Reputation: 13
I am trying to write hamming distance.
As input I do have two matrices M1 and M2, one is 40x20, second 50x20; they contain True/False. I need to calc distance between each row, so M1[0] distance with M2[0], M1[0] with M2[1] ... M1[39] with M2[49]. Resulting in 40x50 result matrix. My first try was of course looping like:
for x_i in range(X.shape[0]):
for x_train_j in range(X_train.shape[0]):
distance_results[x_i, x_train_j] = sum(np.logical_xor(x_array[x_i, :], x_train_array[x_train_j, :]))
it is correct, however, it is too slow for my data. I have some thoughts about multiplying M1.dot(M2.T)

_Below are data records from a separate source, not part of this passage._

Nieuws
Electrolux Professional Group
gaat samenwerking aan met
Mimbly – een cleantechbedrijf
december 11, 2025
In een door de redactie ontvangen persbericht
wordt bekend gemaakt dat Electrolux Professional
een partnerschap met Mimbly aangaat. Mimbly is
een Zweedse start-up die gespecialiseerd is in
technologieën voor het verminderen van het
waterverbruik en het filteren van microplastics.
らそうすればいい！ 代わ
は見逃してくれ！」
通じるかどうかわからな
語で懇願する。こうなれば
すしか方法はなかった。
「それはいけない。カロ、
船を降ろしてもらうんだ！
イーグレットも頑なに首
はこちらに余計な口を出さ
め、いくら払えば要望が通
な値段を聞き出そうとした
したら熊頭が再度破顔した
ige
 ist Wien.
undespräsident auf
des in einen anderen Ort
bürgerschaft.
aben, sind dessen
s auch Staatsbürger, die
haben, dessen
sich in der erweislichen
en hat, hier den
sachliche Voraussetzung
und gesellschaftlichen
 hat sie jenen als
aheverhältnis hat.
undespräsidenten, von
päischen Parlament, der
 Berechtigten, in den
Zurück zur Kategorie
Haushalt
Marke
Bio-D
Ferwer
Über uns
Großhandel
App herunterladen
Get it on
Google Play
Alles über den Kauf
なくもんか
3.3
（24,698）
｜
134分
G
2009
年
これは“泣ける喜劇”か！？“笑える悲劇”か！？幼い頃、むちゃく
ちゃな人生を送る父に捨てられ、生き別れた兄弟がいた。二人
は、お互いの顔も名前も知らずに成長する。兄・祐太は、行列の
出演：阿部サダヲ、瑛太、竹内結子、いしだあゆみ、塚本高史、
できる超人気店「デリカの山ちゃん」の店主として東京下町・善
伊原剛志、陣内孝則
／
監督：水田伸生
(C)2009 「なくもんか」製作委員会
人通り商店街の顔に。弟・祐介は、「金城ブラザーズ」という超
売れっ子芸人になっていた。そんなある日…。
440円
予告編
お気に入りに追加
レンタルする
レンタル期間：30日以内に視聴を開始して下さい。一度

, which gives right shape of matrix and does summing in one step but when multiplying and summing xor is desired so:
1 * 1 = 1
(need 0 - bad)
1 * 0 = 0
(need 1 - bad)
0 * 1 = 0
(need 1 - bad)
0 * 0 = 0
(need 0 - is OK)
Do you have any idea how can I get desired result? I think i miss some math to do it right and fast.
Thanks in advance.
Upvotes: 1
Views: 490
Reputation: 4332
M1.dot(M2.T)
could be in a way considered a AND
for Boolean logic. For binary logic A xor B
is equivalent to (A and not B) or (not A and B)

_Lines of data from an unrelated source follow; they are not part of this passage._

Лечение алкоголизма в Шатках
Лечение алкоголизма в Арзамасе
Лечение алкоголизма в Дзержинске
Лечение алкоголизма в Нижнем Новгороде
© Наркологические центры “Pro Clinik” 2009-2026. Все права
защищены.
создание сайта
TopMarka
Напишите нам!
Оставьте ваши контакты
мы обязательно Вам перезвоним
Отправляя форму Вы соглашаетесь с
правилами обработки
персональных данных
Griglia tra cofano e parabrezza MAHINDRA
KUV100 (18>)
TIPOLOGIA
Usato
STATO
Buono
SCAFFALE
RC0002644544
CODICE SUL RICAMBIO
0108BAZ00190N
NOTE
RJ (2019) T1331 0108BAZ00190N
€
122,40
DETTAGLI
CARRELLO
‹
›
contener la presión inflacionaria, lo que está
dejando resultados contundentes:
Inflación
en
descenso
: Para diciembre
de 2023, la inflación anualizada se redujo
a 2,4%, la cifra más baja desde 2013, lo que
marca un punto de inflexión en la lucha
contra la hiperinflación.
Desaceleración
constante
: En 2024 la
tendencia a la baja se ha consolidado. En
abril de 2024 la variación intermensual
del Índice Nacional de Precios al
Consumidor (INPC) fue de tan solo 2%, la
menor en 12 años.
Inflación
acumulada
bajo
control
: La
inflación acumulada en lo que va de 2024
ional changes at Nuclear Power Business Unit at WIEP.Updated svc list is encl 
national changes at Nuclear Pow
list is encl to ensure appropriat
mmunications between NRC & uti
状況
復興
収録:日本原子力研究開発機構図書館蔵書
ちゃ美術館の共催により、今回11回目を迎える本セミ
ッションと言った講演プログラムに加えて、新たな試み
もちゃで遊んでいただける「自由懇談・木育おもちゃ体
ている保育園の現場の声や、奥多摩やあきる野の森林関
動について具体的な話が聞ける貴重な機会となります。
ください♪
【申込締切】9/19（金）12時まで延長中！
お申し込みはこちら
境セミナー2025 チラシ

so therefore one thing you could do --
M1.dot(M2.T):
1 * 1 = 1
1 * 0 = 0
0 * 1 = 0
0 * 0 = 0
(not M1).dot(M2.T):
0 * 1 = 0
0 * 0 = 0
1 * 1 = 1
1 * 0 = 0
M1.dot(not M2.T):
1 * 0 = 0
1 * 1 = 1
0 * 0 = 0
0 * 1 = 0
(not M1).dot(M2.T) or M1.dot(not M2.T):
0 * 1 || 1 * 0 = 0
0 * 0 || 1 * 1 = 1
1 * 1 || 0 * 0 = 1
1 * 0 || 0 * 1 = 0
To code it up you need to be careful to cast out of logical before the dot so that the sum is calculated. If you dot on 2 logical arrays you wont get the result you want. I just use -1 as my not operator ( True - 1 = 0, False - 1 = -1)
. Also the 'or' here is really a sum since you are considering multiple bools. At the end you end up with your distances in the negative, easy to fix with absolute.

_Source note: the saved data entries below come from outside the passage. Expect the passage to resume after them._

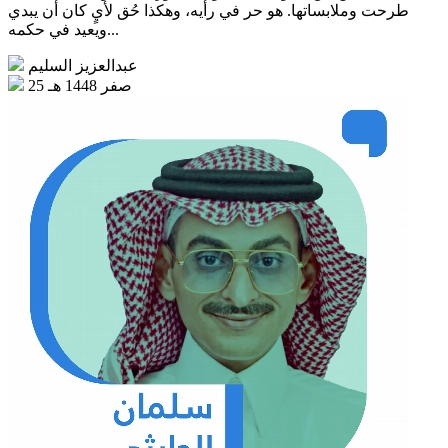
طرحت وملابساتها. هو حر في رأيه، وهكذا حُق لأيٍ كان أن يبدي
ويعيد في حكمه...
عبدالعزيز السليم
25 صفر 1448 هـ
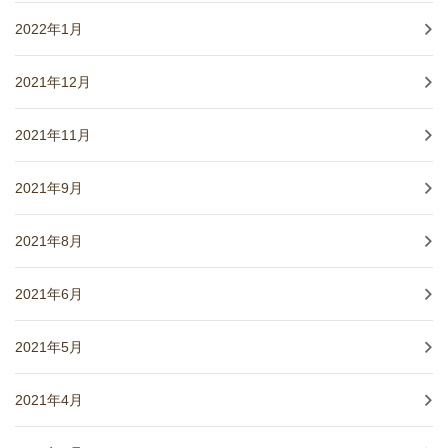
2022年1月
2021年12月
2021年11月
2021年9月
2021年8月
2021年6月
2021年5月
2021年4月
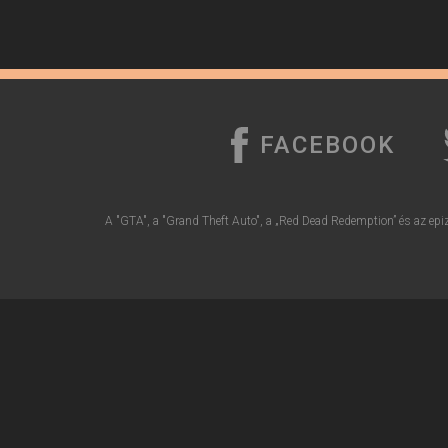
FACEBOOK
A "GTA", a "Grand Theft Auto", a „Red Dead Redemption” és az epiz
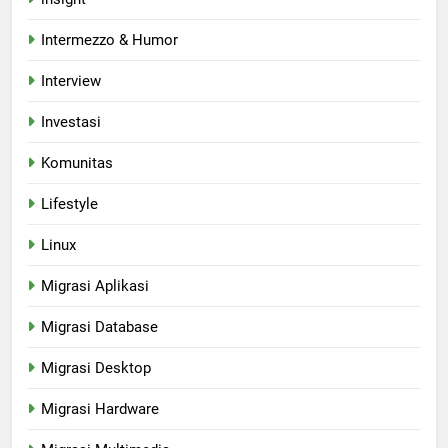
Intermezzo & Humor
Interview
Investasi
Komunitas
Lifestyle
Linux
Migrasi Aplikasi
Migrasi Database
Migrasi Desktop
Migrasi Hardware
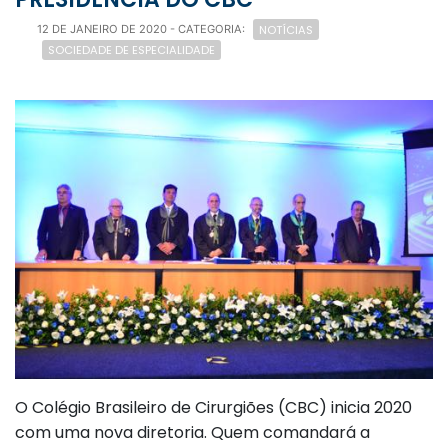
NOTÍCIAS
12 DE JANEIRO DE 2020
- CATEGORIA:
SOCIEDADE DE ESPECIALIDADE
O Colégio Brasileiro de Cirurgiões (CBC) inicia 2020
com uma nova diretoria. Quem comandará a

_A = [[ True, True, False],
[ True, False, True]]
_B = [[ True, False, False],
[ False, False, False],
[ True, True, True ]]
Expected output: [[ 1, 2, 1], [ 1, 2, 1]]
A = numpy( _A, dtype=bool)
B = numpy( _B, dtype=bool)
numpy.absolute(numpy.dot(A,B.T-1) + numpy.dot(A-1, B.T))
>>>array([[1, 2, 1],
[1, 2, 1]])
Upvotes: 1